**YOUR GOAL**
Down to the last line, repeat the entries exactly and drop any image.

**DATA SUPPLIED**
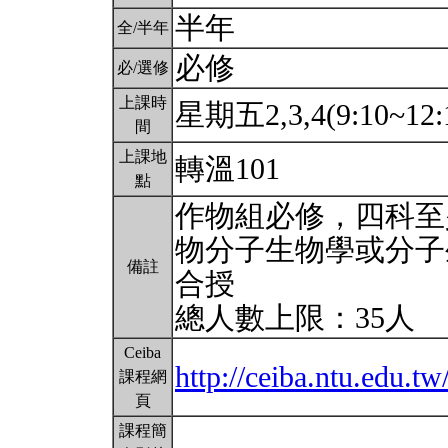
半年
全/半年
必修
必/選修
上課時
星期五2,3,4(9:10~12:
間
上課地
轉溫101
點
作物組必修，四科至
物分子生物學或分子
備註
合授
總人數上限：35人
Ceiba
http://ceiba.ntu.edu
課程網
頁
課程簡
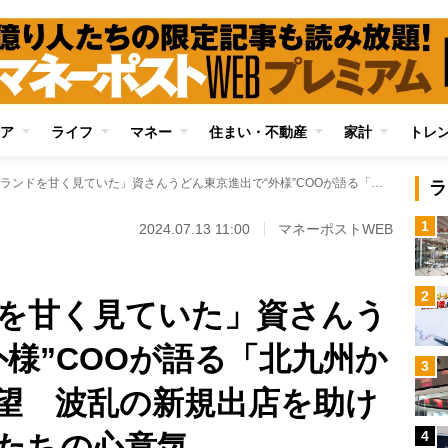
ア
ライフ
マネー
住まい・不動産
家計
トレ
「資さんブランドを甘く見ていた」資さんうどん東京進出で“外様”COOが語る「北九州から全国展開」の展望 波乱の新規出店を助けたベテラン従業員たちの心意気
ラ
1
2024.07.13 11:00
マネーポストWEB
2
を甘く見ていた」資さんう
外様”COOが語る「北九州か
3
望 波乱の新規出店を助け
4
たちの心意気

**SOLUTION TO THIS EXERCISE**
半年
全/半年
必修
必/選修
上課時
星期五2,3,4(9:10~12:
間
上課地
轉溫101
點
作物組必修，四科至
物分子生物學或分子
備註
合授
總人數上限：35人
Ceiba
http://ceiba.ntu.edu
課程網
頁
課程簡
ア
ライフ
マネー
住まい・不動産
家計
トレ
「資さんブランドを甘く見ていた」資さんうどん東京進出で“外様”COOが語る「北九州から全国展開」の展望 波乱の新規出店を助けたベテラン従業員たちの心意気
ラ
1
2024.07.13 11:00
マネーポストWEB
2
を甘く見ていた」資さんう
外様”COOが語る「北九州か
3
望 波乱の新規出店を助け
4
たちの心意気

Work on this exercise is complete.